It’d begun simply enough. Rowing from shore was second nature. Idling in the water, at the onset of an incoming storm, should’ve been just the same. But the tides, they’d been coming, and with them, the winds of change.
One moment, the waves were tolerable.
The next, the swells became too much to bear.
I’d tried to keep a level head. To keep myself from overreacting. Lacey, however, had panicked. She’d started rowing against my cries to wait for my help.
Then, just like that, we’d flipped.
In the ensuing panic, we’d plunged into the water. In the chaos that followed, I’d managed to slip from beneath the kayak and emerge from beneath the tumultuous waters. I’d twisted my head one way, then the other, had called, “Lacey!” in the highest voice I could manage.

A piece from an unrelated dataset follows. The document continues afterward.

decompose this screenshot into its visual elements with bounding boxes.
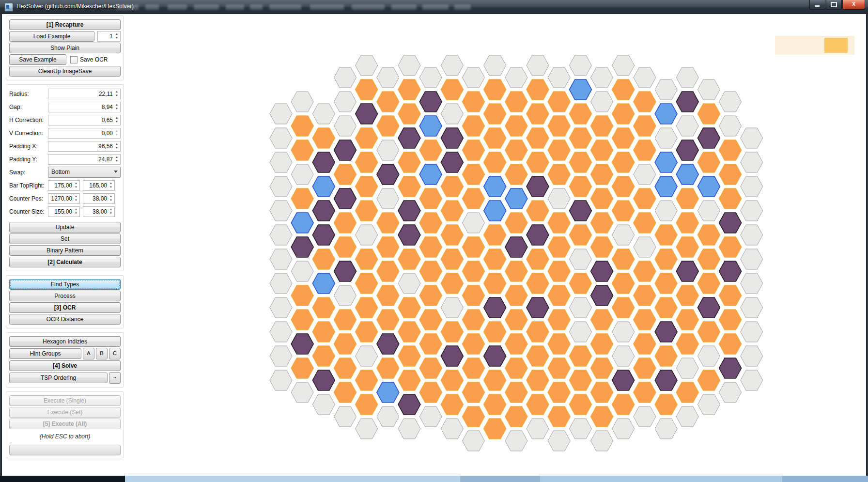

But Lacey was nowhere to be seen.
I dived back under. Palmed the underside of the kayak. Tried, with every fiber of my being, to discover where she was. But no matter what I did, and no matter how hard I pleaded, Lacey was nowhere to be seen.
She was gone.
The blur of events that followed still haunts me. Even now, as I comb the coral for any sign of her person, I struggle to make sense of what exactly had happened to my best friend.
The Coast Guard had speculated that Lacey had hit her head when she’d tried to come up for air. It would’ve happened quickly, they said, and would likely have been painless. I’d tried to argue against that logic, and had said that there was no way that could have happened, because I had still been there, had still been looking.
But I realized, not long after, that I was lying to myself.
The storm had lasted for roughly twelve hours, and during that time, I watched from my parents’ beachside home—not just hoping, but praying that somehow, someway, Lacey would emerge from the water. I’d sat next to a burning candle, my head down, my hands grasped in prayer, and asked God to bring her home. Please, I’d begged. Let my best friend be okay.
Seventy-three days later, I am still searching.
* * *
“Promise me something,” Lacey had said on her birthday, not long before she went missing.
“Promise you… what?”I had asked.
We’d been eating ice cream on the pier, and looking out at the dolphins as they pursued a school of fish throughout the shallows. I remember that she’d had a chocolate cone, me a vanilla sundae with banana, on account of the stomachache I’d been having at the time. I’d told her I’d come to the pier regardless, because I wouldn’t miss her birthday for the world, even if I couldn’t go to the party. But the faraway look in her eyes seemed to indicate that something was on her mind.
“Lacey?”I’d asked, before lowering my cone to consider her. “Is something wrong?”
“No,” she’d replied with a shake of her head. “Nothing’s wrong. It’s just…”
“What?”
She’d closed her eyes. Sighed. Had said, “If something was ever to happen to me—”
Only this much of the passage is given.